Impulsado por una fuerza interior, comencé a dedicarme al
kendo. Lo practico desde hace trece años. Este arte, modelado sobre el de los
antiguos guerreros, consiste en el dominio de una espada de bambú y no requiere
palabras; gracias a él, he sentido renacer en mí el antiguo espíritu de los
samuráis. La prosperidad económica ha transformado a los japoneses en
comerciantes y el espíritu de los samuráis se ha extinguido por completo. Ahora
se considera anticuado arriesgar la vida para defender un ideal. Los ideales se
han convertido en una especie de amuletos adecuados únicamente para proteger la
vida de los peligros que la acechan.
Sólo cuando los estudiantes, erróneamente considerados los
tranquilos continuadores de la obra de los Maestros, se enfrentaron a los
intelectuales con una violencia aterradora, éstos se dieron cuenta (aunque ya
era tarde) de que para defender las propias ideas es necesario estar dispuesto
a sacrificar la vida.
Los actuales desórdenes estudiantiles recuerdan el periodo en
que los sofistas, los antagonistas de Sócrates, aislaron a los jóvenes en el
ágora y éstos se rebelaron. Pero yo creo que la vida de los jóvenes –y no sólo
de los jóvenes sino de todos los intelectuales debe transcurrir entre el
gimnasio y el ágora. Defender la propia opinión con opiniones representa una
contradicción de método: yo soy de los que creen que una opinión debe
defenderse con el cuerpo y las artes marciales.
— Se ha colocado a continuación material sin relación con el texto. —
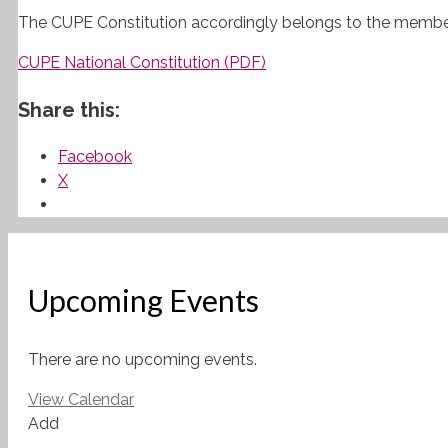
The
CUPE
Constitution accordingly belongs to the memb
CUPE National Constitution (PDF)
Share this:
Facebook
X
Upcoming Events
There are no upcoming events.
View Calendar
Add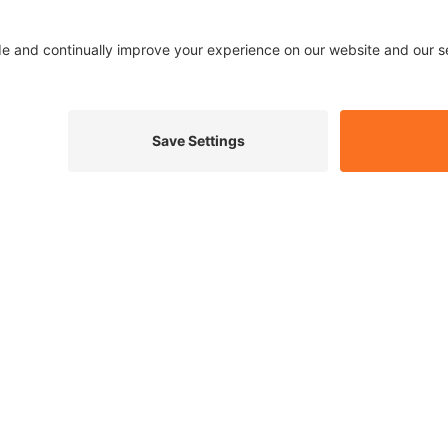
Qualitas have been
17 years. They offe
odour removal for
Tamworth, Lichfiel
Design
Dig
Website develop
SEE FULL PROJECT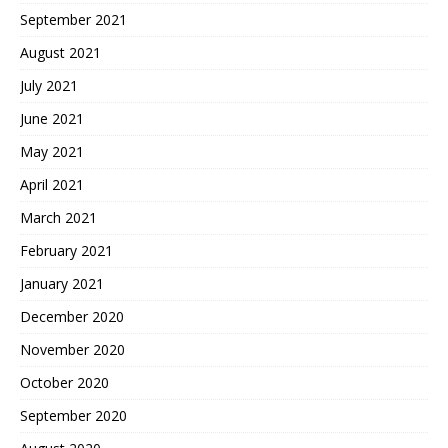
September 2021
August 2021
July 2021
June 2021
May 2021
April 2021
March 2021
February 2021
January 2021
December 2020
November 2020
October 2020
September 2020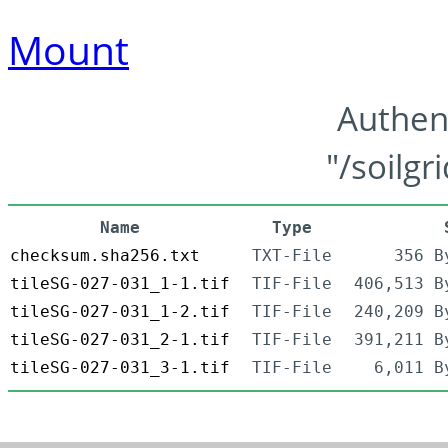
Mount
Authen
"/soilgr
Name
Type
checksum.sha256.txt
TXT-File
356 B
tileSG-027-031_1-1.tif
TIF-File
406,513 B
tileSG-027-031_1-2.tif
TIF-File
240,209 B
tileSG-027-031_2-1.tif
TIF-File
391,211 B
tileSG-027-031_3-1.tif
TIF-File
6,011 B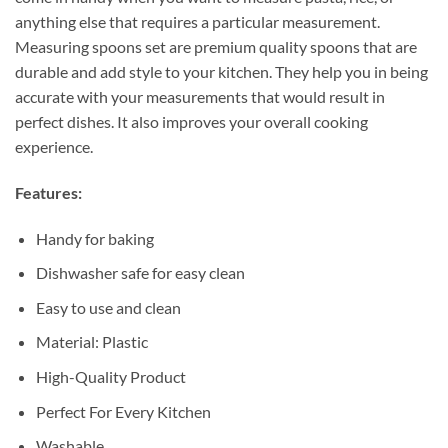
anything else that requires a particular measurement.
Measuring spoons set are premium quality spoons that are
durable and add style to your kitchen. They help you in being
accurate with your measurements that would result in
perfect dishes. It also improves your overall cooking
experience.
Features:
Handy for baking
Dishwasher safe for easy clean
Easy to use and clean
Material: Plastic
High-Quality Product
Perfect For Every Kitchen
Washable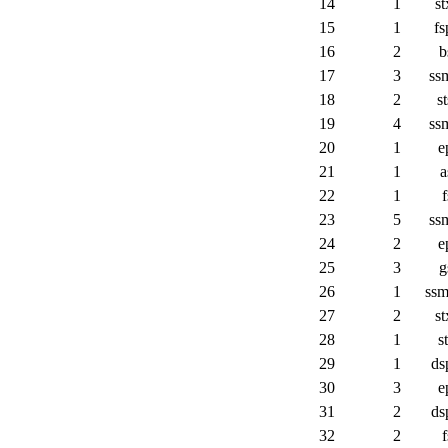
14
1
st
15
1
fs
16
2
b
17
3
ss
18
2
st
19
4
ss
20
1
e
21
1
a
22
1
f
23
5
ss
24
2
e
25
3
g
26
1
ssm
27
2
st
28
1
st
29
1
ds
30
3
e
31
2
ds
32
2
f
Mediante este razonamiento
llegué espontáneamente a entender la noción que en la estrategia militar se
conoce como “invasión indirecta”. Vista desde el exterior, ésta parece una
lucha ideológica encubierta dirigida por una potencia extranjera, mientras que
esencialmente es (al menos respecto a Japón) una batalla entre quien intenta
violar la identidad nacional y quien se esfuerza por defenderla. Tal estrategia
asume las formas más variadas y complejas, pues a veces provoca una lucha
popular que adopta la máscara del nacionalismo y en otras se convierte en un
combate de milicias irregulares contra un ejército regular.
Sin embargo, se puede afirmar que en Japón la modernización
del siglo XIX echó por tierra el concepto de milicias irregulares y que fue así
como el ejército regular asumió una importancia exclusiva. En la actualidad,
una tradición similar se ha extendido incluso al Ejército de Defensa. A partir
del siglo XIX Japón dejó de tener una milicia popular, a tal punto que en la
Segunda Guerra Mundial el Parlamento aprobó una ley para enrolar voluntarios
sólo dos meses antes de la derrota. Los japoneses consideramos que los
ejércitos irregulares, que son las fuerzas adecuadas para las nuevas formas de
guerra del siglo XX, deben emplear las simples estrategias del ejército
convencional. Mi concepción de la milicia popular recibió siempre las críticas
de todos aquellos con los que he conversado sobre el tema, que querían
convencerme de que en Japón tal milicia no podría llevarse a la práctica. Les
rebatía ese argumento afirmando que yo crearía una, sólo con mis fuerzas. Y
éste fue el origen de las Sociedad del Escudo.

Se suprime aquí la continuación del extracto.